I have listened to this album.

I have listened to it many times. (This is no small feat; it’s over 80 minutes long!) I have dedicated literal days of my life to deciphering the intricate semiotics of The Ascension, the latest Sufjan Stevens album. Such is the seriousness with which I take my duties.

As an entree, Stevens takes uncharacteristic inspiration from the world of organised crime with Make Me An Offer I Cannot Refuse. (I can’t help but feel the malignancy in the White House has contaminated even the pure soul of Sufjan Stevens.) “I have lost my patience​,” ​he says. He pleads something, someone “move me… move through me”. The song bursts into a desperate alarm call of brittle electronic sounds like it is building toward disaster….

Until we slip into something more typical of Stevens’ gentle folktronica: Run Away With Me, he asks. A fairly classic love song; all easy beats, smooth chords, and layered vocals.

Thus the pendulum swings back and forth for the rest of the album. Chaos then recovery; disquiet then soothing.
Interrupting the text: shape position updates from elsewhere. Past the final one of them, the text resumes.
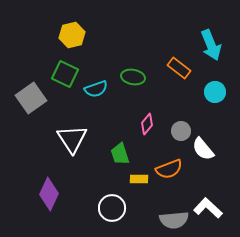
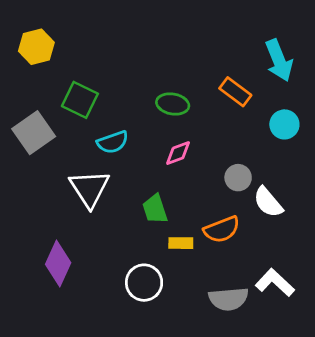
yellow hexagon: (72, 35) -> (36, 47), moved
cyan semicircle: (96, 89) -> (113, 142), moved
pink diamond: (147, 124) -> (178, 153), moved, turned 30

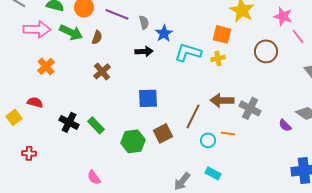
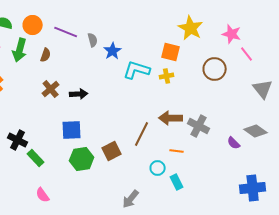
green arrow: (71, 32) -> (20, 50), turned 80
black arrow: (144, 51) -> (79, 94), moved
blue square: (148, 98) -> (72, 130), moved
green rectangle: (96, 125) -> (36, 158), moved
cyan circle: (208, 140) -> (158, 168), moved
cyan rectangle: (213, 173) -> (177, 182), moved, turned 35

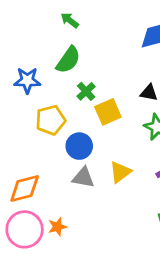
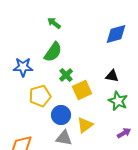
yellow triangle: (120, 172) -> (85, 125), moved

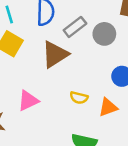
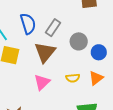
gray circle: (104, 34) -> (79, 41), moved
pink triangle: (28, 101) -> (42, 82), moved

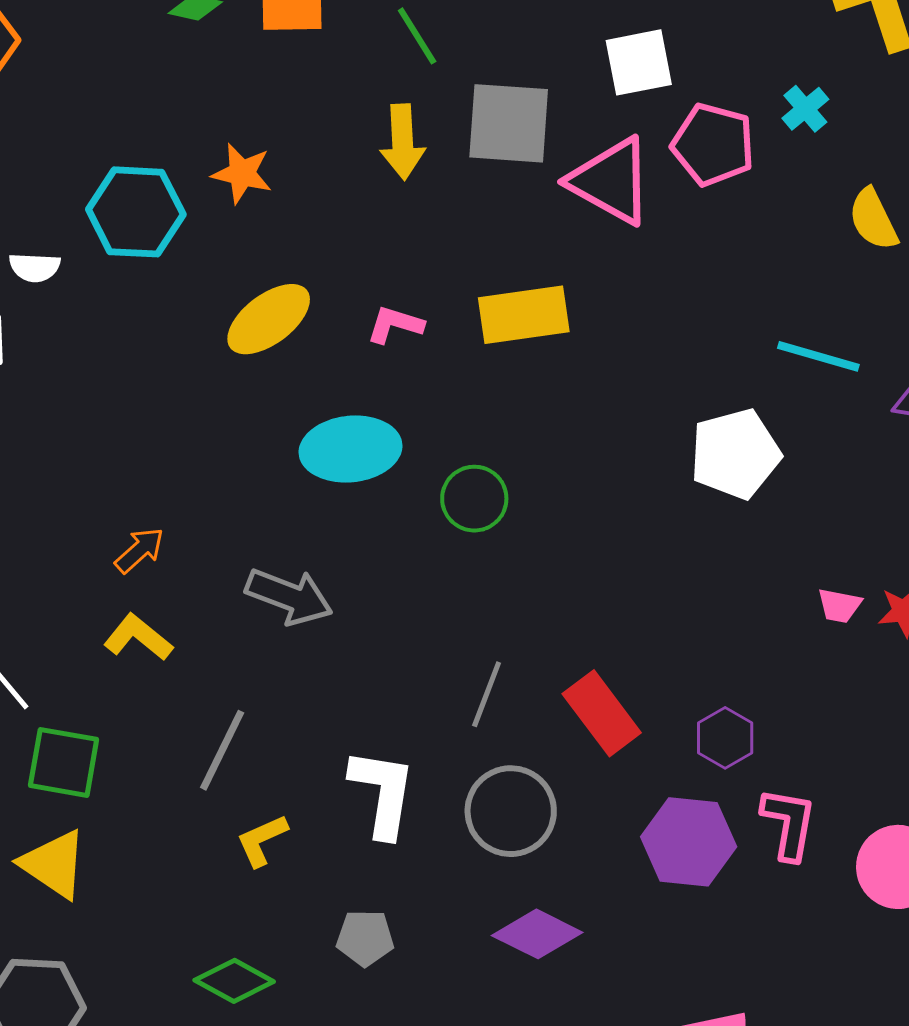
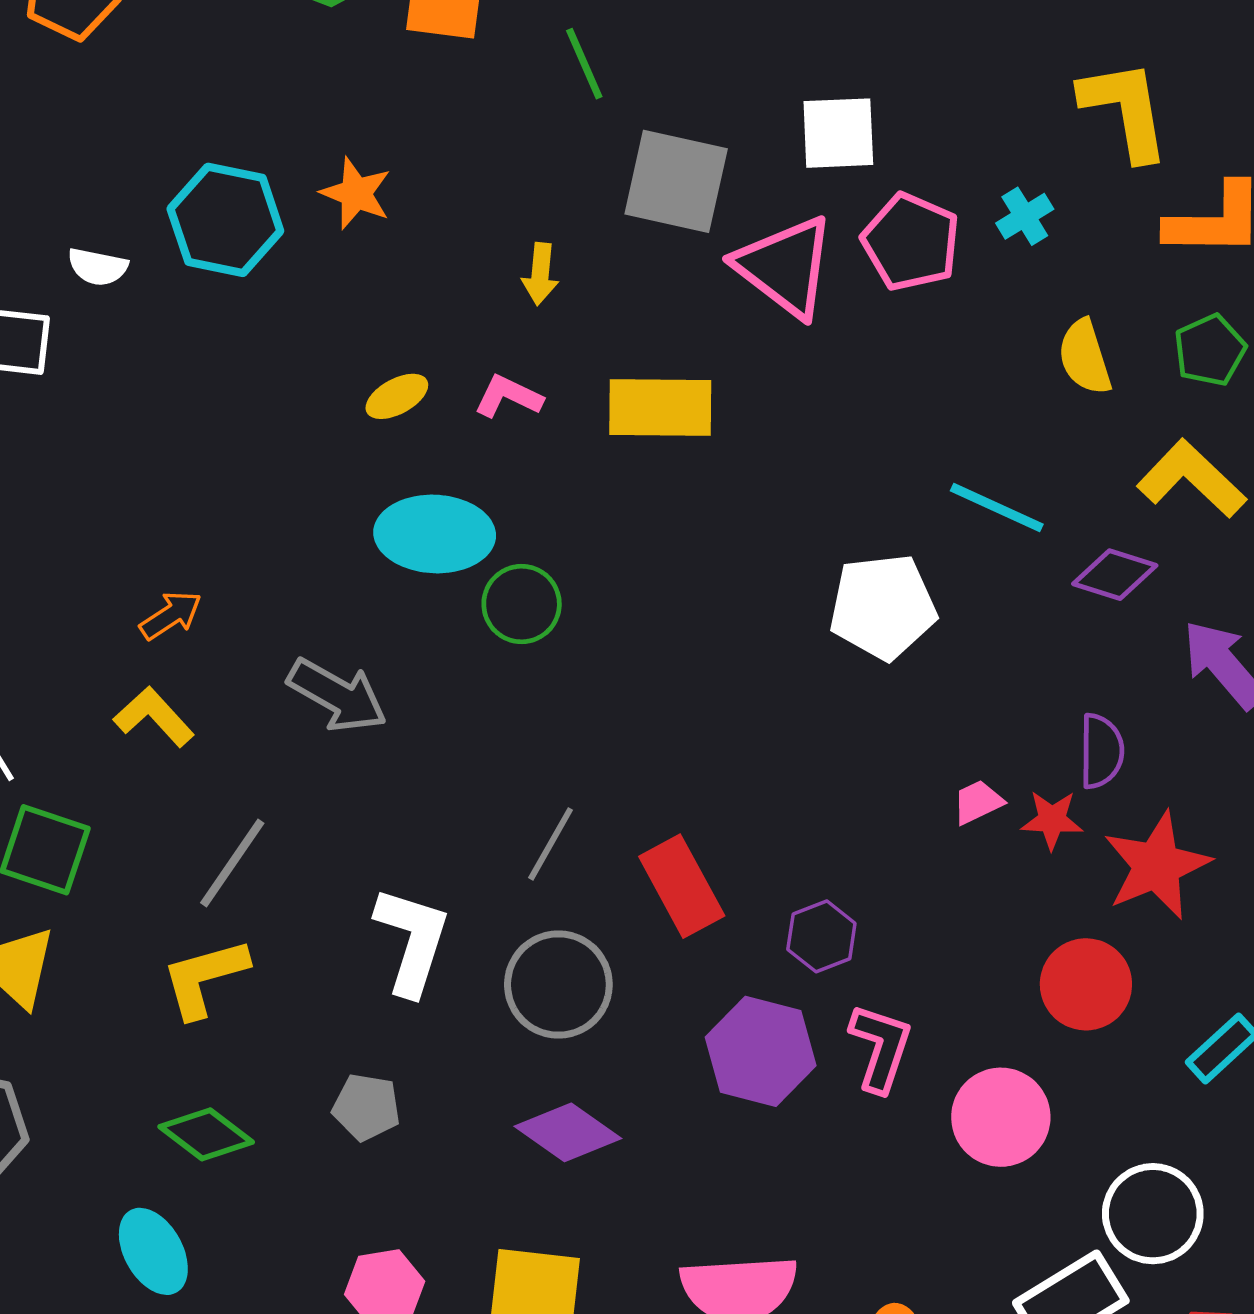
yellow arrow: (403, 142) -> (540, 274), moved, size x0.7
yellow ellipse: (269, 319) -> (397, 396), moved, size x0.6
green circle: (474, 499) -> (522, 604), moved
pink trapezoid: (839, 606) -> (978, 802), turned 135
yellow L-shape: (262, 840) -> (205, 978), moved, size x1.4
There are dark themes here (which is typical of Stevens) and many songs about longing, and there is something detached and existential about the problems of The Ascension as it ducks and weaves.

There is social commentary and challenges to the 21st century status quo in Video Game. Stevens has bad news. He does not want to play your video game (this is less an indictment of Grand Theft Auto, but of social media – a Game of Videos).

Track seven is named after a fast acting sedative often prescribed for panic disorder, “tranquilize me and revise me. Ativan,” before veering off into more scratchy alarm sounds followed by a lamentation on strings punctuated with a drum that sounds like an anxious heartbeat.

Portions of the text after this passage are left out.